» PROBLEM STATEMENT:
Beginning with the line that holds "La facturation IFCE" and ending with the last line below, repeat each line exactly, leaving any pictures out.

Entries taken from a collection
::::::
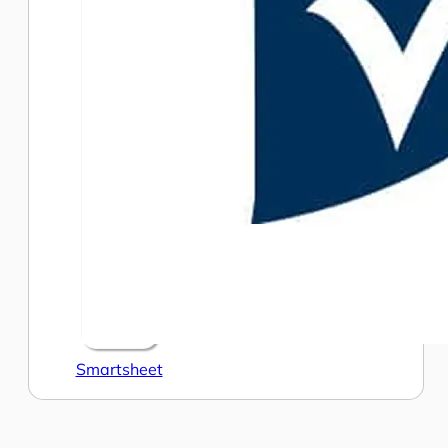
Smartsheet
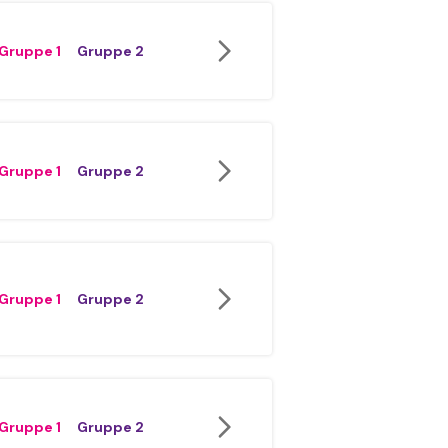
Gruppe 1
Gruppe 2
Gruppe 1
Gruppe 2
Gruppe 1
Gruppe 2
Gruppe 1
Gruppe 2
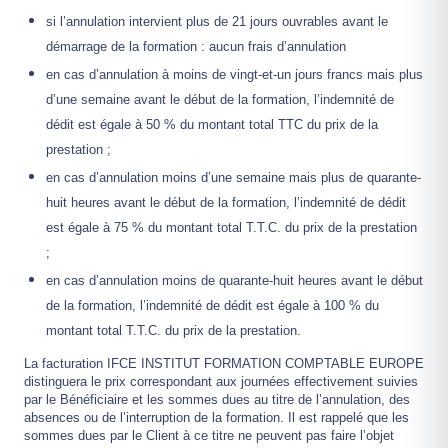
si l’annulation intervient plus de 21 jours ouvrables avant le
démarrage de la formation : aucun frais d’annulation
en cas d’annulation à moins de vingt-et-un jours francs mais plus
d’une semaine avant le début de la formation, l’indemnité de
dédit est égale à 50 % du montant total TTC du prix de la
prestation ;
en cas d’annulation moins d’une semaine mais plus de quarante-
huit heures avant le début de la formation, l’indemnité de dédit
est égale à 75 % du montant total T.T.C. du prix de la prestation
;
en cas d’annulation moins de quarante-huit heures avant le début
de la formation, l’indemnité de dédit est égale à 100 % du
montant total T.T.C. du prix de la prestation.
La facturation IFCE INSTITUT FORMATION COMPTABLE EUROPE
distinguera le prix correspondant aux journées effectivement suivies
par le Bénéficiaire et les sommes dues au titre de l’annulation, des
absences ou de l’interruption de la formation. Il est rappelé que les
sommes dues par le Client à ce titre ne peuvent pas faire l’objet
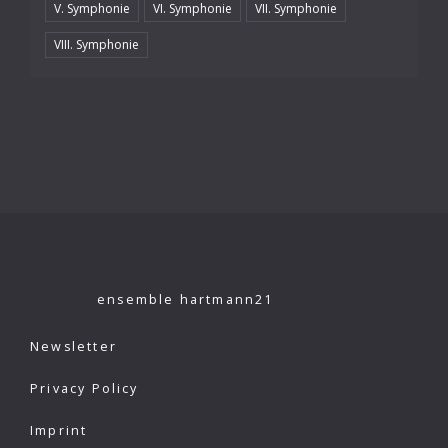
V. Symphonie
VI. Symphonie
VII. Symphonie
VIII. Symphonie
ensemble hartmann21
Newsletter
Privacy Policy
Imprint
::::::
» FINISHED TASK:
La facturation IFCE INSTITUT FORMATION COMPTABLE EUROPE
distinguera le prix correspondant aux journées effectivement suivies
par le Bénéficiaire et les sommes dues au titre de l’annulation, des
absences ou de l’interruption de la formation. Il est rappelé que les
sommes dues par le Client à ce titre ne peuvent pas faire l’objet
V. Symphonie
VI. Symphonie
VII. Symphonie
VIII. Symphonie
ensemble hartmann21
Newsletter
Privacy Policy
Imprint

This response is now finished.